Segment Open

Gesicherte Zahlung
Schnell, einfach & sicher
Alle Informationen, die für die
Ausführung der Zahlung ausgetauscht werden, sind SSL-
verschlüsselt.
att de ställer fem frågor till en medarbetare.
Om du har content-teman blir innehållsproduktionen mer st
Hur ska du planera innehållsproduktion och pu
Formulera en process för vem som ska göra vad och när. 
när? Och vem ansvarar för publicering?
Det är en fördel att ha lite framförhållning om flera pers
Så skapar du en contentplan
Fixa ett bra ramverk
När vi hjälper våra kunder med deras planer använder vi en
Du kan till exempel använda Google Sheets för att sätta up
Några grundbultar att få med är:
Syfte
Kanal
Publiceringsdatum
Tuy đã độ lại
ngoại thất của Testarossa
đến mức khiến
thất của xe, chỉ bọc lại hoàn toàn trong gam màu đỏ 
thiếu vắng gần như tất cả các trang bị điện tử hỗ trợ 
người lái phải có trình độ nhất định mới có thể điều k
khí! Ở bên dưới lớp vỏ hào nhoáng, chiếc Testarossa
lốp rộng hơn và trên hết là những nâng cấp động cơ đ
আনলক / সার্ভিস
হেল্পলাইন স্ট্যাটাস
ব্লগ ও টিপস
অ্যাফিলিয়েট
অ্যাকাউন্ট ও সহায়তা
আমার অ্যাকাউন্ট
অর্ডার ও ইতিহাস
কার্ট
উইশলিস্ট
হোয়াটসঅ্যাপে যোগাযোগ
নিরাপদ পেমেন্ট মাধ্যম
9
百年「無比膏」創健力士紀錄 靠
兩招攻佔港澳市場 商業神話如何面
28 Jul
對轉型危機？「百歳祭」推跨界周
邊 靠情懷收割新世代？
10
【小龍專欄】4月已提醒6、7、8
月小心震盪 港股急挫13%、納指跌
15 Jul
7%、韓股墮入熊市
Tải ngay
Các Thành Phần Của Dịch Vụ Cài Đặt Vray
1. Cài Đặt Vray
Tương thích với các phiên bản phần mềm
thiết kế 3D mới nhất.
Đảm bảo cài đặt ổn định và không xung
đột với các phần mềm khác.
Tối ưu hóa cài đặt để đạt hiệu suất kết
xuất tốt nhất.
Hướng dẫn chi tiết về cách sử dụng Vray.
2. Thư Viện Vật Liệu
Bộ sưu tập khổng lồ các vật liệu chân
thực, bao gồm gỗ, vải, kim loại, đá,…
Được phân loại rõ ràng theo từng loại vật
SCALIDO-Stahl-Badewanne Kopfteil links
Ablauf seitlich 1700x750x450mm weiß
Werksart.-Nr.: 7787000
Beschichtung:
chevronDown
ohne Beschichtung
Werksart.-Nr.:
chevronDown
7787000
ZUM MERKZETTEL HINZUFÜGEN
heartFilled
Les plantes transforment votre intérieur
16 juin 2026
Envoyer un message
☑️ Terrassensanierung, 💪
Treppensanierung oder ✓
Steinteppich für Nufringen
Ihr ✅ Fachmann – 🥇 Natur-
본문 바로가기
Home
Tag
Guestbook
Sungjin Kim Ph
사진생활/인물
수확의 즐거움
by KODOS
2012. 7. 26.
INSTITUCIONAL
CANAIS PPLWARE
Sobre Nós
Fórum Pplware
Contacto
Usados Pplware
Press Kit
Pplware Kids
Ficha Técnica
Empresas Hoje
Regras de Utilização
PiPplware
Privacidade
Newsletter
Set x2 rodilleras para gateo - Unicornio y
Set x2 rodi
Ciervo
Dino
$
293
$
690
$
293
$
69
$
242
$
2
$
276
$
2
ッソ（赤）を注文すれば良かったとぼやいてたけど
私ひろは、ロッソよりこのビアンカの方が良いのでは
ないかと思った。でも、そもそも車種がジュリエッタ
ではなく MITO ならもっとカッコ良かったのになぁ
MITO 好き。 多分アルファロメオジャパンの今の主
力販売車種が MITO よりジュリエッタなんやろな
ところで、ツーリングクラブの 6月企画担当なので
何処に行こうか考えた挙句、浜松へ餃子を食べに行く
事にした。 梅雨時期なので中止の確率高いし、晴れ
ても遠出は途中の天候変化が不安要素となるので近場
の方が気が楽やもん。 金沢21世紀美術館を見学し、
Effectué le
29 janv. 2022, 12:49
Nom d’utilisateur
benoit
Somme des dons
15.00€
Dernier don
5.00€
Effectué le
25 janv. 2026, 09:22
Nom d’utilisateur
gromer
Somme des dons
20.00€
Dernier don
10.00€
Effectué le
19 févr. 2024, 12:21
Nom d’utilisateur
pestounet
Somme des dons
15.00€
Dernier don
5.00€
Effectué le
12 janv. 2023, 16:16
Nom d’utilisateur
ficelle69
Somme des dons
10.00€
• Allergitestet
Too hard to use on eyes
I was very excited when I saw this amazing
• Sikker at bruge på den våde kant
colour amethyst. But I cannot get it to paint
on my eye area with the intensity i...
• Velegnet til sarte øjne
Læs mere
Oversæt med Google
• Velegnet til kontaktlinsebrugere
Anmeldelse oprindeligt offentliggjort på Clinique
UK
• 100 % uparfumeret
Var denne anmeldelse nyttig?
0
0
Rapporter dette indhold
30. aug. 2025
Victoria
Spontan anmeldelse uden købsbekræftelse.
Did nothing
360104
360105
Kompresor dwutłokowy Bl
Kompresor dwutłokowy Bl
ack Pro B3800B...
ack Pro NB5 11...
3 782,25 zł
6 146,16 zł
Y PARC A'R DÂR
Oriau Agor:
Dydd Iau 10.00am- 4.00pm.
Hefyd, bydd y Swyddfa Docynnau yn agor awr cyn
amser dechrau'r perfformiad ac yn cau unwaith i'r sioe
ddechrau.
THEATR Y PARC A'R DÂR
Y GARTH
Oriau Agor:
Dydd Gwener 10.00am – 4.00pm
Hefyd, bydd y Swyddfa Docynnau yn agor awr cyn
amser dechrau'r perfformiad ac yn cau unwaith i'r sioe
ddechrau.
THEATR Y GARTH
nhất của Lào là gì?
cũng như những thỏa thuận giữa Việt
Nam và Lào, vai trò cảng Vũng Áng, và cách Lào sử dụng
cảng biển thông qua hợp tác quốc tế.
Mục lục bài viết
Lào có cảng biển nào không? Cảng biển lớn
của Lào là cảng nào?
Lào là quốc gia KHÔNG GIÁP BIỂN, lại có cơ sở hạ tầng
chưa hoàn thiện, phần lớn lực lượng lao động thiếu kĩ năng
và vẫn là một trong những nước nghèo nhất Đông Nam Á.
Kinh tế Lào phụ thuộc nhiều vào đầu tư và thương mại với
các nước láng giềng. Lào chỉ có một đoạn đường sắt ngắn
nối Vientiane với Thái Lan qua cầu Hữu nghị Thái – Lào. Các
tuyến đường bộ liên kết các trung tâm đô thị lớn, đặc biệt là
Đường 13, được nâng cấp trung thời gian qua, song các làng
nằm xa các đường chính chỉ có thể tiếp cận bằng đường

Segment Closed

**Problem:** Looking at the records above, return exactly the lines from the line with "När vi hjälper" to the line with "thất của xe, chỉ", both ends included.

**Exercise output:**
När vi hjälper våra kunder med deras planer använder vi en
Du kan till exempel använda Google Sheets för att sätta up
Några grundbultar att få med är:
Syfte
Kanal
Publiceringsdatum
Tuy đã độ lại
ngoại thất của Testarossa
đến mức khiến
thất của xe, chỉ bọc lại hoàn toàn trong gam màu đỏ 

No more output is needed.